The Home Office will shortly roll out Biometric Residence Permits (BRP) (otherwise known as BID) for all visa applicants applying to enter the UK from overseas. The BRP is a plastic card with details on the applicant’s visa type and visa validity dates. There will be a phased introduction once Parliament has approved the legislation and an upgraded visa application system has been introduced. Pakistan has been proposed as the first country to receive the new permits.
There are no confirmed dates, but the Home Office has indicated that the first roll-out should occur in March, followed by a second roll-out in India, China, and 32 other countries in April, and a roll-out in the United States at the end of May. All remaining countries will implement the new process at the end of July.
Detailed guidance on the new process is expected imminently. The following is an overview:
- All applicants applying overseas for a visa of more than six months’ duration will receive a notification letter with details on where to obtain the BRP once they arrive in the UK.
- To enter the UK, applicants will be issued a 30-day short-term travel visa vignette in their passport, which will be valid from their intended date of travel to the UK. If the applicant’s intended travel date is delayed after he or she has submitted a visa application, the applicant may need to apply for a further 30-day travel visa at a cost of £109. This may take up to 15 days to be issued.
- Within 10 days after arriving in the UK, applicants must go to their nearest designated post offices with their passports to collect their BRPs. The post office selected will be based on the UK address that the applicant has included on the visa application (this can be a work address).
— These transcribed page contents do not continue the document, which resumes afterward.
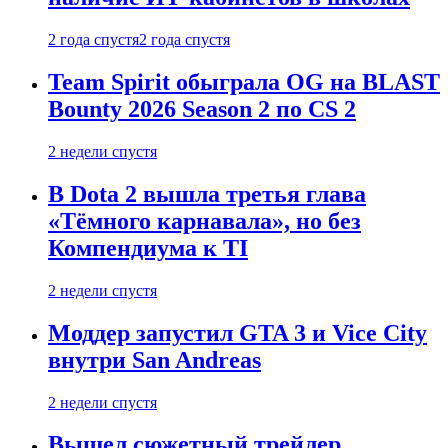
2 года спустя
2 года спустя
Team Spirit обыграла OG на BLAST
Bounty 2026 Season 2 по CS 2
2 недели спустя
В Dota 2 вышла третья глава
«Тёмного карнавала», но без
Компендиума к TI
2 недели спустя
Моддер запустил GTA 3 и Vice City
внутри San Andreas
2 недели спустя
Вышел сюжетный трейлер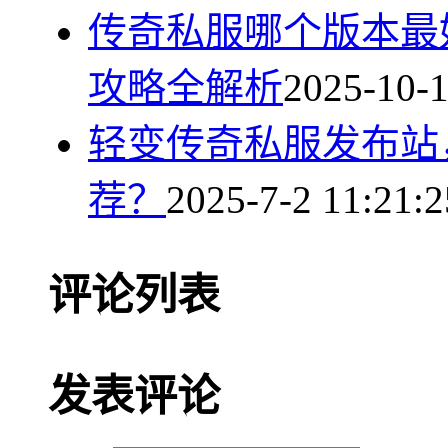
传奇私服哪个版本最
攻略全解析
2025-10-1
轻变传奇私服发布站
荐？
2025-7-2 11:21:2
评论列表
发表评论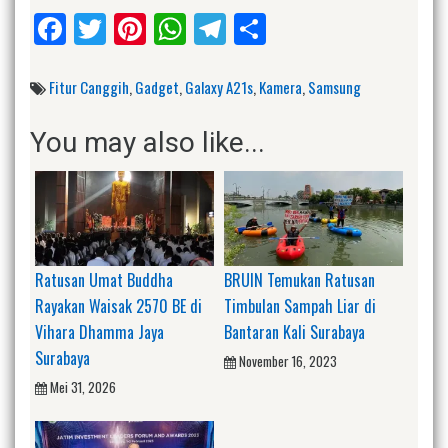
Facebook
Twitter
Pinterest
WhatsApp
Telegram
Share
Fitur Canggih
,
Gadget
,
Galaxy A21s
,
Kamera
,
Samsung
You may also like...
Ratusan Umat Buddha
BRUIN Temukan Ratusan
Rayakan Waisak 2570 BE di
Timbulan Sampah Liar di
Vihara Dhamma Jaya
Bantaran Kali Surabaya
Surabaya
November 16, 2023
Mei 31, 2026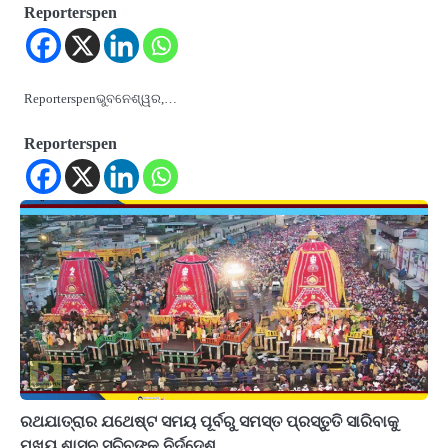
Reporterspen
Reporterspenଭୁବନେଶ୍ୱର,…
Reporterspen
ରଥଯାତ୍ରାର ଯଥେଷ୍ଟ ସମୟ ପୂର୍ବରୁ ସମସ୍ତ ପ୍ରସ୍ତୁତି ସାରିବାକୁ
ମୁଖ୍ୟ ଶାସନ ସଚିବଙ୍କ ନିର୍ଦ୍ଦେଶ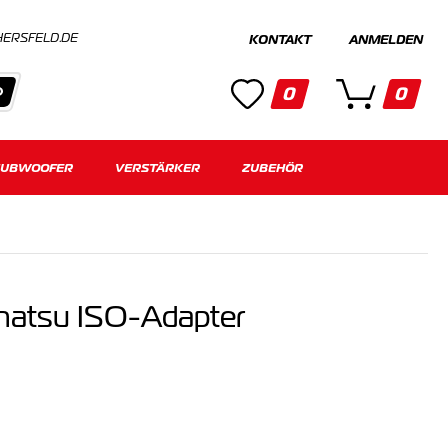
HERSFELD.DE
KONTAKT
ANMELDEN
0
0
SUBWOOFER
Kategorien
VERSTÄRKER
ZUBEHÖR
Keine Suchergebnisse gefunden.
hatsu ISO-Adapter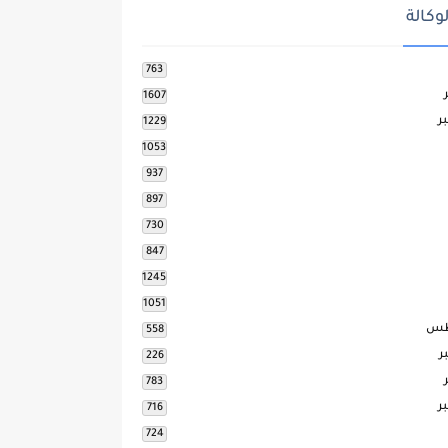
وكالة
763
1607
ر
1229
1053
937
897
730
847
1245
1051
طس
558
ر
226
783
ر
716
724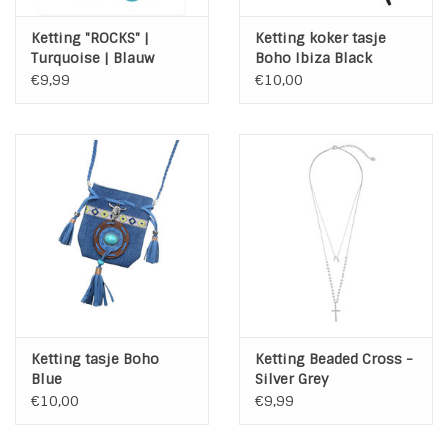
Ketting "ROCKS" |
Ketting koker tasje
Turquoise | Blauw
Boho Ibiza Black
€9,99
€10,00
Ketting tasje Boho
Ketting Beaded Cross -
Blue
Silver Grey
€10,00
€9,99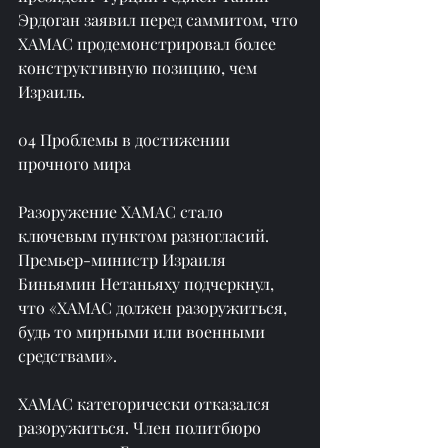
Эрдоган заявил перед саммитом, что 
ХАМАС продемонстрировал более 
конструктивную позицию, чем 
Израиль.
04 Проблемы в достижении 
прочного мира
Разоружение ХАМАС стало 
ключевым пунктом разногласий. 
Премьер-министр Израиля 
Биньямин Нетаньяху подчеркнул, 
что «ХАМАС должен разоружиться, 
будь то мирными или военными 
средствами».
ХАМАС категорически отказался 
разоружиться. Член политбюро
People applying for visas from within the UK will already be familiar with the process, although for these applicants the BRPs are mailed to the applicant or his or her nominated legal representative. With the roll-out of the new process for those applying from overseas, there are no plans for legal representatives to be able to collect the BRP from the post office on behalf of the applicant or be sent the BRP by mail. However, a nominated third party, approved by the Home Office, may collect the BRP on behalf of the applicant in exceptional circumstances; e.g., medical incapacity, visiting VIPs, and refugee support. The Home Office will arrange the third party collection with the relevant post office branch and provide a letter of authorization for the post office official to conduct an identity check.
Sponsors and migrants should be made aware of these changes and the implications if travel to the UK is delayed for any reason. It will be important for migrants to ensure that they collect their BRP within 10 days of arrival to avoid incurring a penalty charge of £125.